_Action item_
Although the entries contain pictures, return everything else in them verbatim and omit the pictures.

= Beginning of Section =

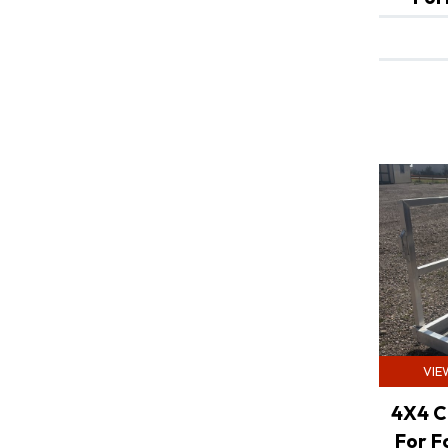
VIE
4X4 C
For F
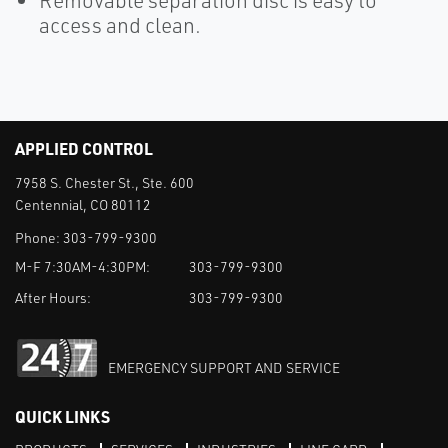
Removable separation disc is easy to
access and clean.
APPLIED CONTROL
7958 S. Chester St., Ste. 600
Centennial, CO 80112
Phone:
303-799-9300
M-F 7:30AM-4:30PM:
303-799-9300
After Hours:
303-799-9300
EMERGENCY SUPPORT AND SERVICE
QUICK LINKS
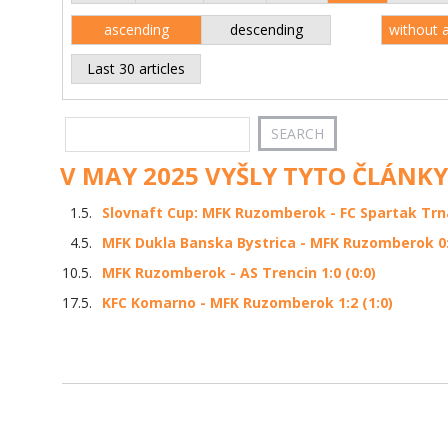
ascending
descending
without 
Last 30 articles
V MAY 2025 VYŠLY TYTO ČLÁNKY
1.5.
Slovnaft Cup: MFK Ruzomberok - FC Spartak Trna
4.5.
MFK Dukla Banska Bystrica - MFK Ruzomberok 0:2
10.5.
MFK Ruzomberok - AS Trencin 1:0 (0:0)
17.5.
KFC Komarno - MFK Ruzomberok 1:2 (1:0)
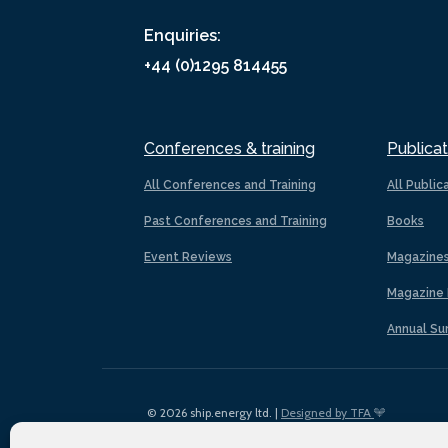
Enquiries:
+44 (0)1295 814455
Conferences & training
Publicat
All Conferences and Training
All Public
Past Conferences and Training
Books
Event Reviews
Magazine
Magazine 
Annual Su
© 2026 ship.energy ltd. |
Designed by TFA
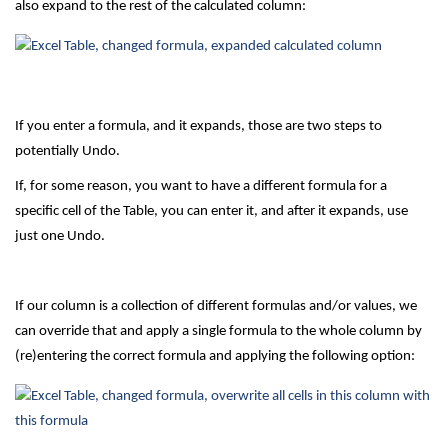
also expand to the rest of the calculated column:
If you enter a formula, and it expands, those are two steps to
potentially Undo.
If, for some reason, you want to have a different formula for a
specific cell of the Table, you can enter it, and after it expands, use
just one Undo.
If our column is a collection of different formulas and/or values, we
can override that and apply a single formula to the whole column by
(re)entering the correct formula and applying the following option:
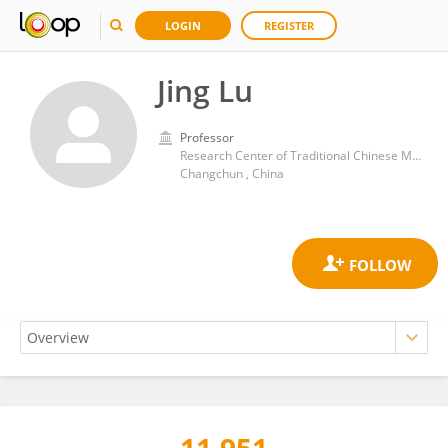
LOGIN
REGISTER
Jing Lu
Professor
Research Center of Traditional Chinese Medicine, The Aﬃliated Hospital to Changchun University of Chinese Medicine
Changchun , China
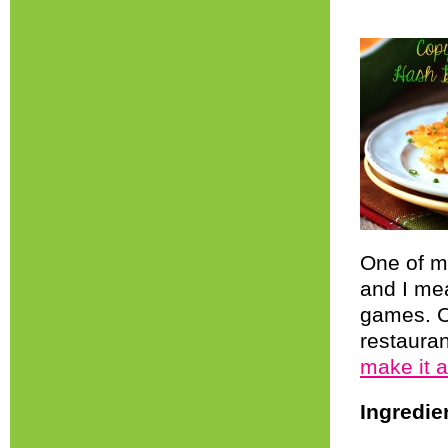
One of my
and I me
games. C
restauran
make it 
Ingredie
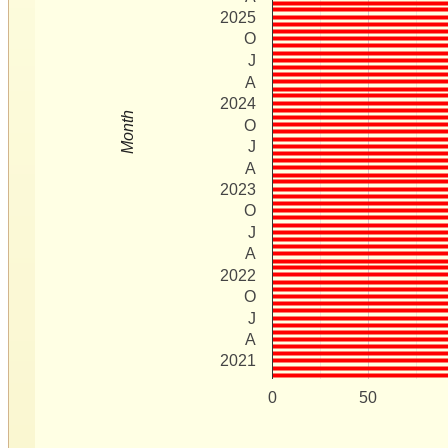
2025
O
J
A
2024
Month
O
J
A
2023
O
J
A
2022
O
J
A
2021
0
50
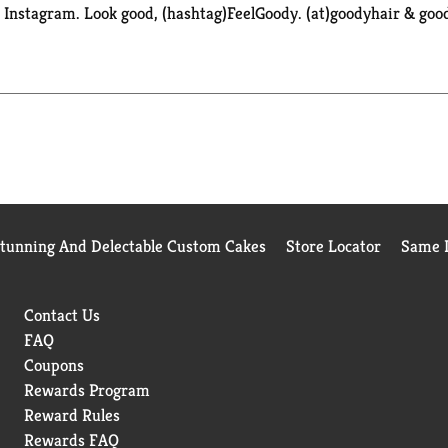
k. Instagram. Look good, (hashtag)FeelGoody. (at)goodyhair & go
Stunning And Delectable Custom Cakes
Store Locator
Same D
Contact Us
FAQ
Coupons
Rewards Program
Reward Rules
Rewards FAQ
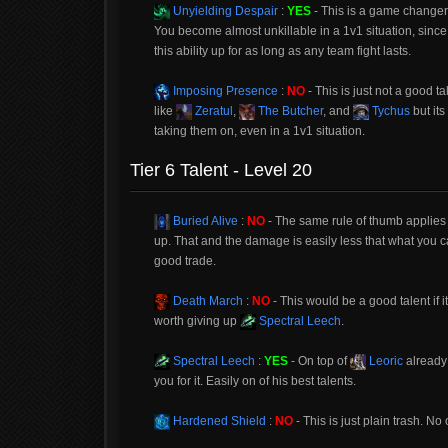
Unyielding Despair
:
YES
- This is a game changer
You become almost unkillable in a 1v1 situation, since 
this ability up for as long as any team fight lasts.
Imposing Presence
:
NO
- This is just not a good t
like
Zeratul
,
The Butcher
, and
Tychus
but it
taking them on, even in a 1v1 situation.
Tier 6 Talent - Level 20
Buried Alive
:
NO
- The same rule of thumb applies to
up. That and the damage is easily less that what you 
good trade.
Death March
:
NO
- This would be a good talent if i
worth giving up
Spectral Leech
.
Spectral Leech
:
YES
- On top of
Leoric
already 
you for it. Easily on of his best talents.
Hardened Shield
:
NO
- This is just plain trash. No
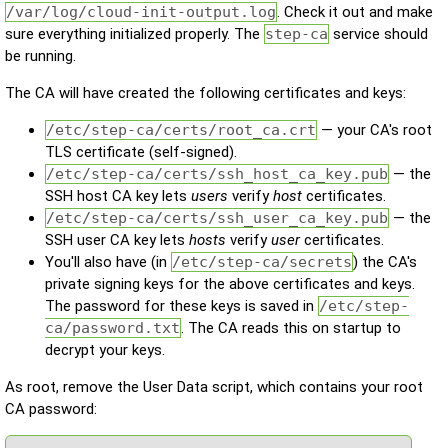
/var/log/cloud-init-output.log
. Check it out and make
sure everything initialized properly. The
step-ca
service should
be running.
The CA will have created the following certificates and keys:
/etc/step-ca/certs/root_ca.crt
— your CA's root
TLS certificate (self-signed).
/etc/step-ca/certs/ssh_host_ca_key.pub
— the
SSH host CA key lets
users
verify
host
certificates.
/etc/step-ca/certs/ssh_user_ca_key.pub
— the
SSH user CA key lets
hosts
verify
user
certificates.
You'll also have (in
/etc/step-ca/secrets
) the CA's
private signing keys for the above certificates and keys.
The password for these keys is saved in
/etc/step-
ca/password.txt
. The CA reads this on startup to
decrypt your keys.
As root, remove the User Data script, which contains your root
CA password:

= End of Section =

_Finished task_
VIE
4X4 C
For F
Removable separation disc is easy to
access and clean.
APPLIED CONTROL
7958 S. Chester St., Ste. 600
Centennial, CO 80112
Phone:
303-799-9300
M-F 7:30AM-4:30PM:
303-799-9300
After Hours:
303-799-9300
EMERGENCY SUPPORT AND SERVICE
QUICK LINKS
ascending
descending
without 
Last 30 articles
V MAY 2025 VYŠLY TYTO ČLÁNKY
1.5.
Slovnaft Cup: MFK Ruzomberok - FC Spartak Trna
4.5.
MFK Dukla Banska Bystrica - MFK Ruzomberok 0:2
10.5.
MFK Ruzomberok - AS Trencin 1:0 (0:0)
17.5.
KFC Komarno - MFK Ruzomberok 1:2 (1:0)
Enquiries:
+44 (0)1295 814455
Conferences & training
Publicat
All Conferences and Training
All Public
Past Conferences and Training
Books
Event Reviews
Magazine
Magazine 
Annual Su
© 2026 ship.energy ltd. |
Designed by TFA
also expand to the rest of the calculated column:
If you enter a formula, and it expands, those are two steps to
potentially Undo.
If, for some reason, you want to have a different formula for a
specific cell of the Table, you can enter it, and after it expands, use
just one Undo.
If our column is a collection of different formulas and/or values, we
can override that and apply a single formula to the whole column by
(re)entering the correct formula and applying the following option:
LOGIN
REGISTER
Jing Lu
Professor
Research Center of Traditional Chinese Medicine, The Aﬃliated Hospital to Changchun University of Chinese Medicine
Changchun , China
One of my
and I me
games. C
restauran
make it 
Ingredie
2025
O
J
A
2024
Month
O
J
A
2023
O
J
A
2022
O
J
A
2021
0
50
k. Instagram. Look good, (hashtag)FeelGoody. (at)goodyhair & go
Stunning And Delectable Custom Cakes
Store Locator
Same D
Contact Us
FAQ
Coupons
Rewards Program
Reward Rules
Rewards FAQ
Unyielding Despair
:
YES
- This is a game changer
You become almost unkillable in a 1v1 situation, since 
this ability up for as long as any team fight lasts.
Imposing Presence
:
NO
- This is just not a good t
like
Zeratul
,
The Butcher
, and
Tychus
but it
taking them on, even in a 1v1 situation.
Tier 6 Talent - Level 20
Buried Alive
:
NO
- The same rule of thumb applies to
up. That and the damage is easily less that what you 
good trade.
Death March
:
NO
- This would be a good talent if i
worth giving up
Spectral Leech
.
Spectral Leech
:
YES
- On top of
Leoric
already 
you for it. Easily on of his best talents.
Hardened Shield
:
NO
- This is just plain trash. No
/var/log/cloud-init-output.log
. Check it out and make
sure everything initialized properly. The
step-ca
service should
be running.
The CA will have created the following certificates and keys:
/etc/step-ca/certs/root_ca.crt
— your CA's root
TLS certificate (self-signed).
/etc/step-ca/certs/ssh_host_ca_key.pub
— the
SSH host CA key lets
users
verify
host
certificates.
/etc/step-ca/certs/ssh_user_ca_key.pub
— the
SSH user CA key lets
hosts
verify
user
certificates.
You'll also have (in
/etc/step-ca/secrets
) the CA's
private signing keys for the above certificates and keys.
The password for these keys is saved in
/etc/step-
ca/password.txt
. The CA reads this on startup to
decrypt your keys.
As root, remove the User Data script, which contains your root
CA password:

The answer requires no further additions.